Куда приводят коты - Олег Фомин
– Обалдеть! – воскликнул я.
Затем обратился к голубям:
– Не бойтесь!.. То есть, не бойся. Хоть я и кот, но кушать вас… Тьфу ты! Тебя! Не собираюсь.
Птицы снова завели шарманку в стиле религиозного негодования, тем не менее, парочка пернатых «мыслей» старой фрау Марты приземлилась на перила, где сидим мы с Карри.
– Хочется верить… – начала первая.
– …что моего хлеба тебе достаточно, – закончила вторая.
– Морда ненасытная! – тараторит стая. – Вор! Нахал! Обжора!..
Но тараторит тихо. Видимо, чтобы я не сцапал этих двух.
Я оглядел всю крылатую братию.
– Как непривычно говорить с ними на «ты».
– Это и не обязательно, – поясняет Карри, – можно на «вы». Многим стаям так даже предпочтительнее. Кстати, император Петр Великий был вхож в перемир в облике вороньей стаи. Быть птицами ему нравилось больше. Потому его тени были вынуждены…
– Кто? – не понял я. – Какие еще тени?
– Люди, которым известно о перемире, – отвечает Карри, – но которые не могут по нему путешествовать. Не умеют превращаться в животных, использовать даймены и так далее… Просто наблюдатели. Перемир иногда приоткрывает для них занавес, подсмотреть одним глазком, но не более.
– Понятно, – кивнул я.
Карри продолжает:
– Так вот, тени из ближайшего окружения Петра, посвященные в его секрет, были вынуждены вести беседу с кучей сердитых ворон. Нрав у царя, говорят, был тот еще! В общем, Петр так привык слышать «вы» в адрес своих вороньих ипостасей, что издал указ. Где было сказано, что ко всем важным персонам отныне надобно обращаться во множественном числе. «Вы».
Не успел я вдумчиво переварить сию историческую справку, как опять началось:
– Ишь ты, какая умная!
– Терпеть не могу ворон…
– Коты, вороны…
– Одно слово – бандиты!
– Ур-р-р…
– Ур-р! Ур-р!
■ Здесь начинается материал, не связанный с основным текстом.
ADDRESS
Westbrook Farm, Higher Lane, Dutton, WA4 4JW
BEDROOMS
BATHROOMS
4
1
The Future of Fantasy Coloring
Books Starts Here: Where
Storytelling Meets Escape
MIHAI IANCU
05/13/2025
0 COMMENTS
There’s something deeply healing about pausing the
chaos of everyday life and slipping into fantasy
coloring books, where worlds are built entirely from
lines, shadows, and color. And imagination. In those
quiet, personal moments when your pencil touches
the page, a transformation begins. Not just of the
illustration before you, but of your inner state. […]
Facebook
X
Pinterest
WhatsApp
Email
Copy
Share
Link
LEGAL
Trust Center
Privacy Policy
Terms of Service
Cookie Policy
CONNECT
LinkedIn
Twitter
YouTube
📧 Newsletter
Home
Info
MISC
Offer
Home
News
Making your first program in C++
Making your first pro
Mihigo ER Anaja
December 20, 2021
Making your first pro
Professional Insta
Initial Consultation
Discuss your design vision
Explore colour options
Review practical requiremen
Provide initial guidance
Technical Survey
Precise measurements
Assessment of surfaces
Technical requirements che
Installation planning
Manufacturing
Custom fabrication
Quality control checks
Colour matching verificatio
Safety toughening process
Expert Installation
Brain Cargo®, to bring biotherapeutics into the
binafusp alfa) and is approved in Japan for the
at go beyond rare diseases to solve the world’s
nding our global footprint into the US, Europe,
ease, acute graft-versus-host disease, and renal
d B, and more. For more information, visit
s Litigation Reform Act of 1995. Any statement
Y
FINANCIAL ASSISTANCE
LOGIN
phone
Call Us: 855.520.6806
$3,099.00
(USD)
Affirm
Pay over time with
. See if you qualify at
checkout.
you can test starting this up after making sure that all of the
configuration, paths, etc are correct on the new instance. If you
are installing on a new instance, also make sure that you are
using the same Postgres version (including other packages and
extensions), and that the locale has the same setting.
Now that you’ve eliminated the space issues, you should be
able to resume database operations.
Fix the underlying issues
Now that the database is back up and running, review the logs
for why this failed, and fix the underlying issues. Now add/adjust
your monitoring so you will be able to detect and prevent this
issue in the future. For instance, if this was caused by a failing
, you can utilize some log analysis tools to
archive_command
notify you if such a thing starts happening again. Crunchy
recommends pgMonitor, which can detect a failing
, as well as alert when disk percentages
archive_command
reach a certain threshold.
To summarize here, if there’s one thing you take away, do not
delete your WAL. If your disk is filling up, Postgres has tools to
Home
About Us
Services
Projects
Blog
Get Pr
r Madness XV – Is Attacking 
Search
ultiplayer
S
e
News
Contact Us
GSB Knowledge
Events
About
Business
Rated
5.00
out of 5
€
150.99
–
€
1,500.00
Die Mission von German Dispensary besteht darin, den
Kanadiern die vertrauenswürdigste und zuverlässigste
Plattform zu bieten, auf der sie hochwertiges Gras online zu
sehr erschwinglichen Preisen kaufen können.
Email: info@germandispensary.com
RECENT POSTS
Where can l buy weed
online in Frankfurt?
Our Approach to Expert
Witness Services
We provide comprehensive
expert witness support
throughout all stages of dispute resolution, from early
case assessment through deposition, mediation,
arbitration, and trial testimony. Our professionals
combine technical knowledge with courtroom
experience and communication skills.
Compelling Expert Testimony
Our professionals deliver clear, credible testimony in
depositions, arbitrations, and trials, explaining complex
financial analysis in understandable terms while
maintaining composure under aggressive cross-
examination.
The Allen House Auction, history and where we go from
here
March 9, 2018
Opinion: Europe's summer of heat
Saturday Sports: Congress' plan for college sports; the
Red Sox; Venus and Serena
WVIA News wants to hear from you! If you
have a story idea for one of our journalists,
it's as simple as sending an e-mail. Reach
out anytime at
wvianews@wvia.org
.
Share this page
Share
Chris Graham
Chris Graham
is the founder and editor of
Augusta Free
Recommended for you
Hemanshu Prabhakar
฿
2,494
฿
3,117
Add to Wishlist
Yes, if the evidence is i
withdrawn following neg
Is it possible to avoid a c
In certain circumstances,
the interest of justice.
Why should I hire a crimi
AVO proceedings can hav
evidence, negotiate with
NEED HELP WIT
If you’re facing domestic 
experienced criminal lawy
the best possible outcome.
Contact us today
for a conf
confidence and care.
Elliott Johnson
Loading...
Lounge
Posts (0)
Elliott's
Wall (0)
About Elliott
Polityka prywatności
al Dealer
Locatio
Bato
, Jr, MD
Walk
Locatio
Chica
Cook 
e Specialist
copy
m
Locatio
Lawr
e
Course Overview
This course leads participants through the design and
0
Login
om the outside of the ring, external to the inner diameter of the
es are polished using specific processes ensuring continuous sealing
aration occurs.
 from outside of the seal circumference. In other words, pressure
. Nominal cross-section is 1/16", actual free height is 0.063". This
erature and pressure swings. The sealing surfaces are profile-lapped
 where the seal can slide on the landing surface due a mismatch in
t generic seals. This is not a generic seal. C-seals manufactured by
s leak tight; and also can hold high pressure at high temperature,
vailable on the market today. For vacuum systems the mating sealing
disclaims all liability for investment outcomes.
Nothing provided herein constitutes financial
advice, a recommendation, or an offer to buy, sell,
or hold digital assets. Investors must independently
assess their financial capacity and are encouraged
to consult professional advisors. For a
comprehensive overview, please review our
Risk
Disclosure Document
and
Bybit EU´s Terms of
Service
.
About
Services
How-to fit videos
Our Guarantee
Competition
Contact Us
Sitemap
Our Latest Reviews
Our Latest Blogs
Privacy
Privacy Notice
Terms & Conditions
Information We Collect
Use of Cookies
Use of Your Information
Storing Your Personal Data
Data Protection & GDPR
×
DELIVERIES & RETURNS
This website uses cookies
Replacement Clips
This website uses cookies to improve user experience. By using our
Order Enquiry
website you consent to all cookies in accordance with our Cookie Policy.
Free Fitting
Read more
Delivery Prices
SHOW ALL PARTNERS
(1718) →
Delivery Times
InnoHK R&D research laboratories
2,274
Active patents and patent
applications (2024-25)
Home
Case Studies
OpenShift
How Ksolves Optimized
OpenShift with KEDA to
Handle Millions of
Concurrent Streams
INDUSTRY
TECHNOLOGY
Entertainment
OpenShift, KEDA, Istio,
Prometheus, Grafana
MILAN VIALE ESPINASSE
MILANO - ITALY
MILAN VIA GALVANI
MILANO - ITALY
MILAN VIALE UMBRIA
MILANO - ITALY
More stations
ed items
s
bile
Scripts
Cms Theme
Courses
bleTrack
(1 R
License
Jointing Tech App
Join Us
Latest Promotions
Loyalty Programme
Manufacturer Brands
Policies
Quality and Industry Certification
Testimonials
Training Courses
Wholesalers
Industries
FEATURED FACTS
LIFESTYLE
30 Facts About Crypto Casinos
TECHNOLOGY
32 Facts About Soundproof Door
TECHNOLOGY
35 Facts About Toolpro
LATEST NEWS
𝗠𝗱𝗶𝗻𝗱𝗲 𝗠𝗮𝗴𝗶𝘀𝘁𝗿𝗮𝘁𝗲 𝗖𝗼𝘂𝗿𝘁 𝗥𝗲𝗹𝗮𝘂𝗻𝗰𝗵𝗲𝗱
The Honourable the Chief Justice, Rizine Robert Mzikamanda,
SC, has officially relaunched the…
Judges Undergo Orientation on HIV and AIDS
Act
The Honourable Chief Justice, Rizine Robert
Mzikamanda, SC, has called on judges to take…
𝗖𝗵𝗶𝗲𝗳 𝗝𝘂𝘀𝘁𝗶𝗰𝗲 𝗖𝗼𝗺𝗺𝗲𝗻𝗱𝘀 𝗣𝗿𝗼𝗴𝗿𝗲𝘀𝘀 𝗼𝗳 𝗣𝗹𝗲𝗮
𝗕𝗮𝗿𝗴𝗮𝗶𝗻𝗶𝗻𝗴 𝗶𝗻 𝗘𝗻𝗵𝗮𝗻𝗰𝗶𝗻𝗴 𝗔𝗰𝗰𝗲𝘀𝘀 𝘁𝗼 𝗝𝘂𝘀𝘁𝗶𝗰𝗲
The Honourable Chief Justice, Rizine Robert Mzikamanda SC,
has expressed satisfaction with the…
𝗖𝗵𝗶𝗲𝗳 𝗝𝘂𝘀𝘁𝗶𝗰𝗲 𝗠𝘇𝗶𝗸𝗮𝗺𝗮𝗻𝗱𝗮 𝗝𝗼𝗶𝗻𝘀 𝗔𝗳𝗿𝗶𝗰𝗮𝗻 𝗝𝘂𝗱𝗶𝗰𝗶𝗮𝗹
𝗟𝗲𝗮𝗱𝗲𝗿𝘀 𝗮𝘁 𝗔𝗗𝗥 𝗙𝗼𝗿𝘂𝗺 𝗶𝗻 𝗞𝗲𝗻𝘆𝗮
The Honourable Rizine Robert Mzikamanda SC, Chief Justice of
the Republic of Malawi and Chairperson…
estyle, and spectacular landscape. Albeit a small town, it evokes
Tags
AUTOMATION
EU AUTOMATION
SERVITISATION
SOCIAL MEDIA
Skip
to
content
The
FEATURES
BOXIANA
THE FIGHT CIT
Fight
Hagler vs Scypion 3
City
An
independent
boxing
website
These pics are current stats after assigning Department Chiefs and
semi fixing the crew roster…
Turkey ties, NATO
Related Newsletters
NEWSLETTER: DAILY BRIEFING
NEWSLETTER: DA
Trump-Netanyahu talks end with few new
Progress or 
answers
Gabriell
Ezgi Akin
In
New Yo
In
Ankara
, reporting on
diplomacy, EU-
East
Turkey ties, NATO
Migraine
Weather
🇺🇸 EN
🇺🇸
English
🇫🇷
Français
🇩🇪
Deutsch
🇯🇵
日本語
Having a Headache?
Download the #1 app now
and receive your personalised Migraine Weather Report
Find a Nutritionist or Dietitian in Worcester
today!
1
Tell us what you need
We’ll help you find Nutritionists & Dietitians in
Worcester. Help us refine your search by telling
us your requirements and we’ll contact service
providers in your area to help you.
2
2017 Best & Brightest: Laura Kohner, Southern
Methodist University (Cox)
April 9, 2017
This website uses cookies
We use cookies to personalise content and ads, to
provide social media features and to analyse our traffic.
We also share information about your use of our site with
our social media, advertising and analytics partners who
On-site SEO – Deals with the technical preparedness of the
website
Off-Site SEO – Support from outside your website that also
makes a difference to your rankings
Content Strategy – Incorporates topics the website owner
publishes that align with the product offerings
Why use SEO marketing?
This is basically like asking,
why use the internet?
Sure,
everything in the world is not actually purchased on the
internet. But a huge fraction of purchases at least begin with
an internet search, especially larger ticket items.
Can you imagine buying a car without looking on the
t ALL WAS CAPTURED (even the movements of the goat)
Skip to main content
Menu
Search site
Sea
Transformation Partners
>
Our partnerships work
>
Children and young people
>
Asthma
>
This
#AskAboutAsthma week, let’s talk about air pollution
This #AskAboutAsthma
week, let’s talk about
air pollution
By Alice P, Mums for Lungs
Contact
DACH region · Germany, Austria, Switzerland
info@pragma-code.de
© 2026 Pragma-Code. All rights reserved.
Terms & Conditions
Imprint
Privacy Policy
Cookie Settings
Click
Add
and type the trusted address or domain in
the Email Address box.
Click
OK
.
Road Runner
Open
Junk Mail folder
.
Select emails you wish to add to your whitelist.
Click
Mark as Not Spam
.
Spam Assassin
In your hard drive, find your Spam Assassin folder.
Ур-р!
– Ур-р-р-р-р!
Голуби, все до единого, разом утратили способность издавать речь, воркуют на своем голубячьем.
«В чем дело?» – попытался спросить я.
Но вышло лишь:
– Мяу!
И я понял: приближается человек!
Птицы сорвались с балок, под крышей колокольни закрутился смерч хлопающих крыльев, летучий хоровод сгущается вокруг лестницы. Карри опустила меня рядышком на перила, а когда я обернулся к ней – там уже бело-рыжая кошка.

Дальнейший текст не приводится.